Record excerpts.
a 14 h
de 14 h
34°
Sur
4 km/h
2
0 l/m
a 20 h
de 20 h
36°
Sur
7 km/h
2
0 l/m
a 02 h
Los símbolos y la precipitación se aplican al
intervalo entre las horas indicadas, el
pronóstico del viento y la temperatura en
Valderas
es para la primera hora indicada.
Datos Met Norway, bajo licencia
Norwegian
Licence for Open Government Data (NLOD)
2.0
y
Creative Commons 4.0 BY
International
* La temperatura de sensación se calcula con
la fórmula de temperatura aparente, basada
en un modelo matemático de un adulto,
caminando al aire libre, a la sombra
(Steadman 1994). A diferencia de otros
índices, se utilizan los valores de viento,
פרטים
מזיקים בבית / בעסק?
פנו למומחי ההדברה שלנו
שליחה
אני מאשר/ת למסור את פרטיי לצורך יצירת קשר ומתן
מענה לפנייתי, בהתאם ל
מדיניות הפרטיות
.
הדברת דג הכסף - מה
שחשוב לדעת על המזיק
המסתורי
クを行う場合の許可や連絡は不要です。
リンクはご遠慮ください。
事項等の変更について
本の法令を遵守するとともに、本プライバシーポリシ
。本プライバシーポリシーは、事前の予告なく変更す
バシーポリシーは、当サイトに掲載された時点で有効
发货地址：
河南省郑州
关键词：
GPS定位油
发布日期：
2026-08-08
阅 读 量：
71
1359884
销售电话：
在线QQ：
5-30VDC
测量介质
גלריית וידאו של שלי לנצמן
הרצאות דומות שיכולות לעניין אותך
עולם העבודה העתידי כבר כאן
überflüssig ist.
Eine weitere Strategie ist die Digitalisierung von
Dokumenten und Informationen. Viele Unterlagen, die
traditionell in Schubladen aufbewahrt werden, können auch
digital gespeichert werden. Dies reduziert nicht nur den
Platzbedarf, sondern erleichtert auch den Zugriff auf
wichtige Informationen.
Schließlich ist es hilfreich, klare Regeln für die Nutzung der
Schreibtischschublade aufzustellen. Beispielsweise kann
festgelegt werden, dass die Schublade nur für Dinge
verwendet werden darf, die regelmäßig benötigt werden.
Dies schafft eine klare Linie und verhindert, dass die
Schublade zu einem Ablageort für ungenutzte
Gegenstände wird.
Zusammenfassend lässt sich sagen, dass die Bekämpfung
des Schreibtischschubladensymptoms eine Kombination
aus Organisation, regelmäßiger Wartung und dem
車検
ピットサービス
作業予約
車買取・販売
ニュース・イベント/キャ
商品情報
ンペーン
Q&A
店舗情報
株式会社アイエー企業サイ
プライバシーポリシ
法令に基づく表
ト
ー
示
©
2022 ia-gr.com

Work item.
Among the entries above, find the line with "se calcula con" and the line with "バシーポリシーは、当サイトに掲載された時点で有効"; give again exactly these two lines and all lines between them.

Result of the task.
* La temperatura de sensación se calcula con
la fórmula de temperatura aparente, basada
en un modelo matemático de un adulto,
caminando al aire libre, a la sombra
(Steadman 1994). A diferencia de otros
índices, se utilizan los valores de viento,
פרטים
מזיקים בבית / בעסק?
פנו למומחי ההדברה שלנו
שליחה
אני מאשר/ת למסור את פרטיי לצורך יצירת קשר ומתן
מענה לפנייתי, בהתאם ל
מדיניות הפרטיות
.
הדברת דג הכסף - מה
שחשוב לדעת על המזיק
המסתורי
クを行う場合の許可や連絡は不要です。
リンクはご遠慮ください。
事項等の変更について
本の法令を遵守するとともに、本プライバシーポリシ
。本プライバシーポリシーは、事前の予告なく変更す
バシーポリシーは、当サイトに掲載された時点で有効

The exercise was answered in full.